I spent a lot of the project time trying to refactor the code to use these tools. Unfortunately the code was riddled with references to a third part library, Lotus Domino C++ API, which I could not get working with GTest. Therefore a lot of the work was trying to narrow the usage of this library to only certain parts of the code. Although this was always in my plans, I never got quite that far and ran out of time, which was a shame. Refactoring can be time-consuming…

Project improvements

I added a simple readme file and change log to each project and moved any comments referring to a changes from the source code to the change log. I hope this will prove useful to any future developers for getting a head start and saving them from starting off with the source itself. With a simple attribute, Doxygen let me include the contents of each of the files in to the generated Doxygen documentation, which I though was a nice touch.

Lasting impressions

As I said earlier, I will miss working with C++. That said, I feel I can better appreciate the syntax improvements of languages such as C#, Java and Python. I think these languages better facilitate the creation of object-oriented code without syntax getting in the way, so to speak. C++ does make you work harder, but supplies more power in return (if you need it!). It is useful to keep in mind that trying to write C++ code in a Java or C# style may well provide you with unwanted memory leaks. In C++ you use the new and delete operators to create object instances on the heap, whereas Java and C# provide garbage collection to handle the deletion of objects no longer being referenced, as you probably know. Take this example, a Java method for fetching a bucket of water could look something like this:

public Bucket createBucketOfWater() {
    Bucket b = new BucketImpl();
    return b;

Inside the method a new instance of a Bucket class is created and initialised. The memory used for this object will be reclaimed by garbage collection once the myBucket reference to the object is invalidated. The caller does need to think of this – it happens automatically.

// someObjectInstance creates and initialises the Bucket class, the garbage collector handles the memory when the myBucket reference goes out of scope
Bucket myBucket = someObjectInstance.createBucketOfWater();

Doing something similar in C++ may not be a good idea. You may end up with something like:

// create a new Bucket of water, return a pointer to the memory on the heap
Bucket* CreateBucketOfWater() {
    Bucket* b = new BucketImpl();
    return b;

This code works, but will burden the caller to delete the memory used for the Bucket when done. If, for some reason, the caller should forget, the memory will be lost once the pointer variable is invalidated. We then have a memory leak.

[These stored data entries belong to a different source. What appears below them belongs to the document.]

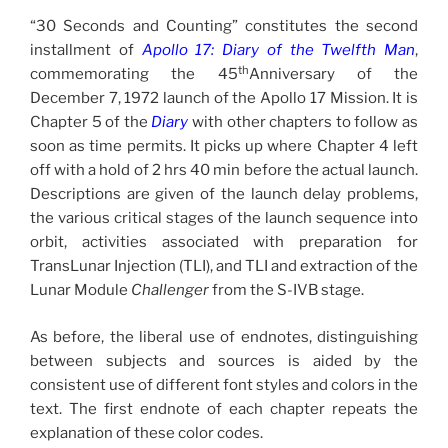
“30 Seconds and Counting” constitutes the second
installment of
Apollo 17: Diary of the Twelfth Man
,
th
commemorating the 45
Anniversary of the
December 7, 1972 launch of the Apollo 17 Mission. It is
Chapter 5 of the
Diary
with other chapters to follow as
soon as time permits. It picks up where Chapter 4 left
off with a hold of 2 hrs 40 min before the actual launch.
Descriptions are given of the launch delay problems,
the various critical stages of the launch sequence into
orbit, activities associated with preparation for
TransLunar Injection (TLI), and TLI and extraction of the
Lunar Module
Challenger
from the S-IVB stage.
As before, the liberal use of endnotes, distinguishing
between subjects and sources is aided by the
consistent use of different font styles and colors in the
text. The first endnote of each chapter repeats the
explanation of these color codes.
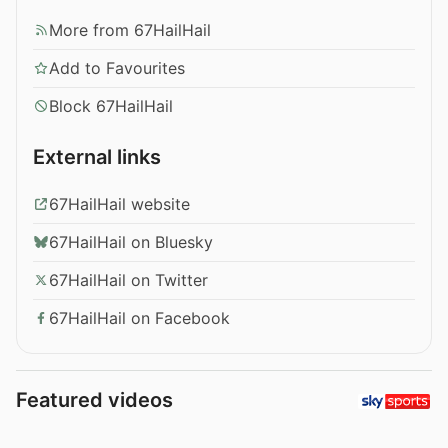
More from 67HailHail
Add to Favourites
Block 67HailHail
External links
67HailHail website
67HailHail on Bluesky
67HailHail on Twitter
67HailHail on Facebook
Featured videos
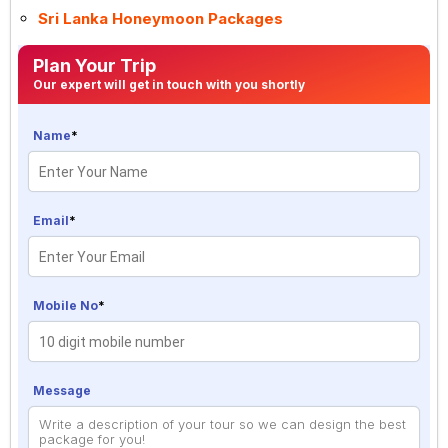
Sri Lanka Honeymoon Packages
Plan Your Trip
Our expert will get in touch with you shortly
Name
*
Email
*
Mobile No
*
Message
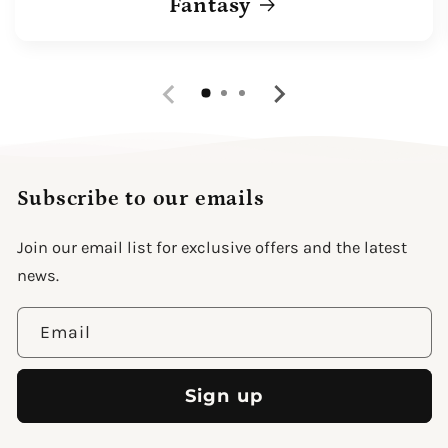
Fantasy
Subscribe to our emails
Join our email list for exclusive offers and the latest
news.
Email
Sign up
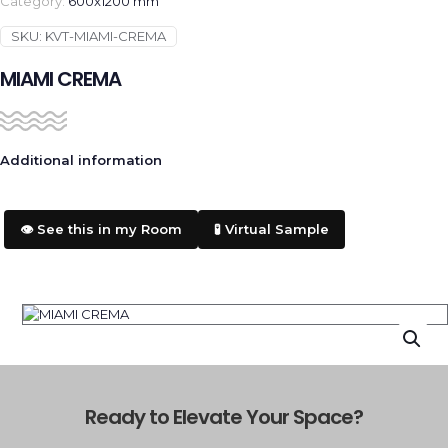
Category:
600x1200 mm
SKU:
KVT-MIAMI-CREMA
MIAMI CREMA
Additional information
👁️ See this in my Room
🧪 Virtual Sample
Ready to Elevate Your Space?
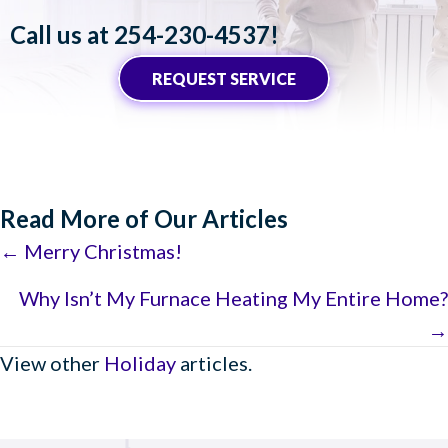
Call us at
254-230-4537
!
REQUEST SERVICE
Read More of Our Articles
Posts
← Merry Christmas!
navigation
Why Isn’t My Furnace Heating My Entire Home?
→
View other
Holiday
articles.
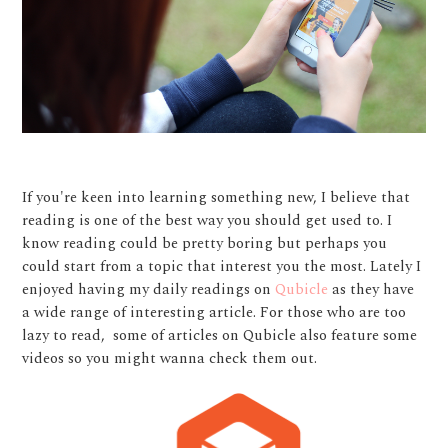
If you're keen into learning something new, I believe that
reading is one of the best way you should get used to. I
know reading could be pretty boring but perhaps you
could start from a topic that interest you the most. Lately I
enjoyed having my daily readings on
Qubicle
as they have
a wide range of interesting article. For those who are too
lazy to read, some of articles on Qubicle also feature some
videos so you might wanna check them out.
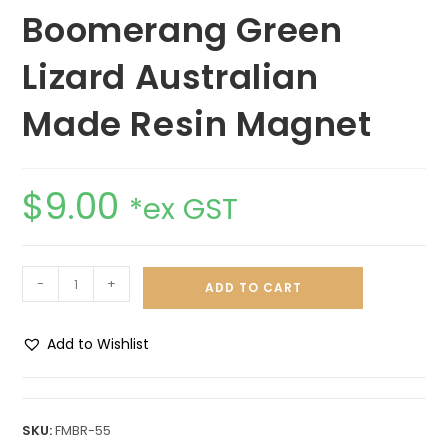
Boomerang Green
Lizard Australian
Made Resin Magnet
$
9.00
*ex GST
-
+
ADD TO CART
Add to Wishlist
A
l
t
SKU:
FMBR-55
e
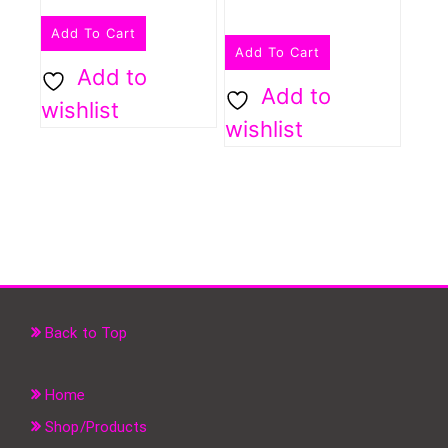
Add To Cart
Add To Cart
Add to
Add to
wishlist
wishlist
Back to Top
Home
Shop/Products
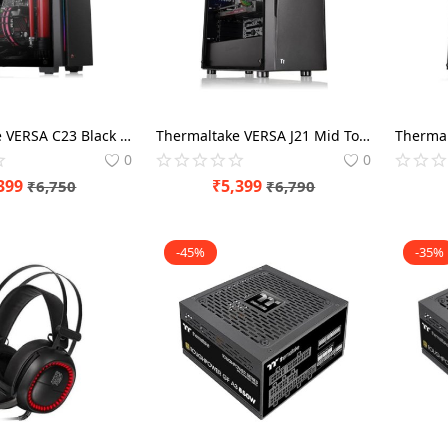
Thermaltake VERSA C23 Black Tempered Glass RGB
Thermaltake VERSA J21 Mid Tower Chassis
0
0
399
₹
5,399
₹
6,750
₹
6,790
-45%
-35%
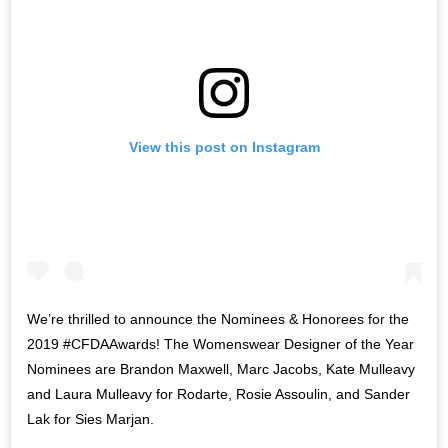
View this post on Instagram
We’re thrilled to announce the Nominees & Honorees for the
2019 #CFDAAwards! The Womenswear Designer of the Year
Nominees are Brandon Maxwell, Marc Jacobs, Kate Mulleavy
and Laura Mulleavy for Rodarte, Rosie Assoulin, and Sander
Lak for Sies Marjan.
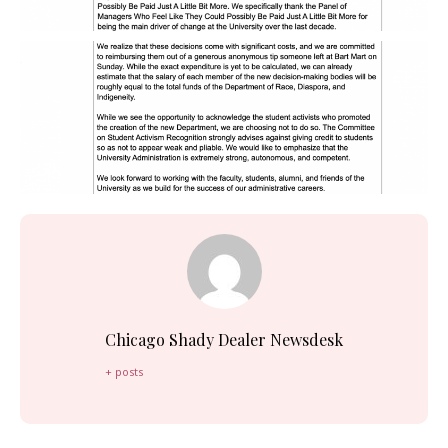
Chicago Shady Dealer Newsdesk
+ posts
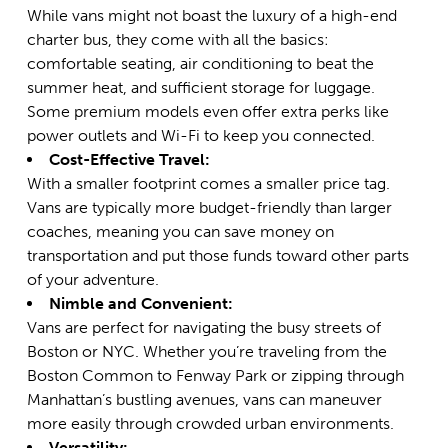
While vans might not boast the luxury of a high-end
charter bus, they come with all the basics:
comfortable seating, air conditioning to beat the
summer heat, and sufficient storage for luggage.
Some premium models even offer extra perks like
power outlets and Wi-Fi to keep you connected.
Cost-Effective Travel:
With a smaller footprint comes a smaller price tag.
Vans are typically more budget-friendly than larger
coaches, meaning you can save money on
transportation and put those funds toward other parts
of your adventure.
Nimble and Convenient:
Vans are perfect for navigating the busy streets of
Boston or NYC. Whether you’re traveling from the
Boston Common to Fenway Park or zipping through
Manhattan’s bustling avenues, vans can maneuver
more easily through crowded urban environments.
Versatility:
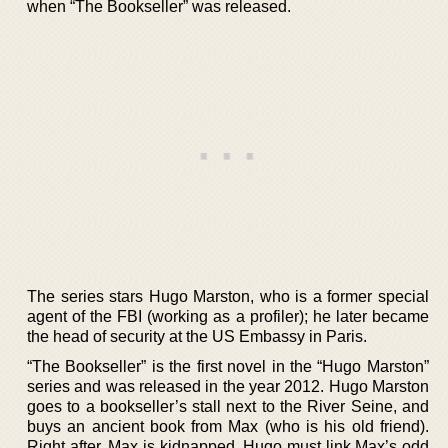
when “The Bookseller” was released.
The series stars Hugo Marston, who is a former special
agent of the FBI (working as a profiler); he later became
the head of security at the US Embassy in Paris.
“The Bookseller” is the first novel in the “Hugo Marston”
series and was released in the year 2012. Hugo Marston
goes to a bookseller’s stall next to the River Seine, and
buys an ancient book from Max (who is his old friend).
Right after, Max is kidnapped. Hugo must link Max’s odd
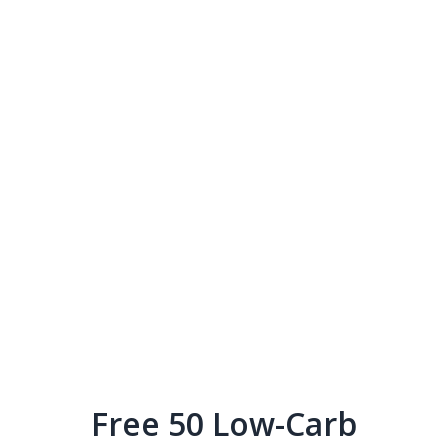
Free 50 Low-Carb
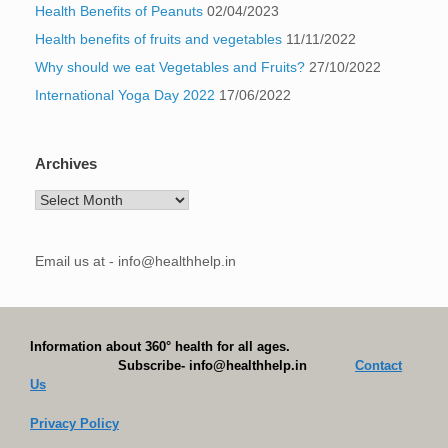
Health Benefits of Peanuts
02/04/2023
Health benefits of fruits and vegetables
11/11/2022
Why should we eat Vegetables and Fruits?
27/10/2022
International Yoga Day 2022
17/06/2022
Archives
Archives
Email us at - info@healthhelp.in
Information about 360° health for all ages.
Subscribe- info@healthhelp.in
Contact
Us
Privacy Policy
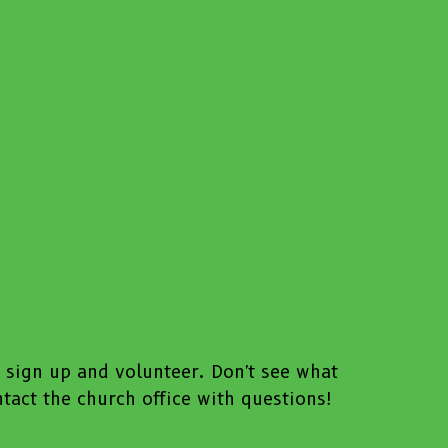
o sign up and volunteer. Don't see what
act the church office with questions!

// create a new Bucket of water, return a pointer to the memory on the heap
Bucket* b = CreateBucketOfWater();

// must remember to delete memory on heap
delete b;

A useful rule of thumb to remember is that objects should be created and deleted by the same part of the code, not spread around. In other words a function or method should not create an object on the heap and then leave it up to the caller to tidy up when done. So how do we avoid this scenario? A more suitable C++ approach could be something like this:

// function body not relevant
void FillBucketWithWater(Bucket*);
// create a Bucket instance and pass an object pointer to the method, remember to delete the memory when done
Bucket* b = new WaterBucket();
delete b;

So to conclude, where in Java you would ask the method for a bucket of water, in C++ you would supply your own bucket and then use another method to fill it with water! When you are done with the bucket you are responsible for deleting it since you created it.

However, although this is a clear division of responsibilities, it does make me wonder how to properly create a factory method without burdening the caller to delete any created heap objects that the factory creates.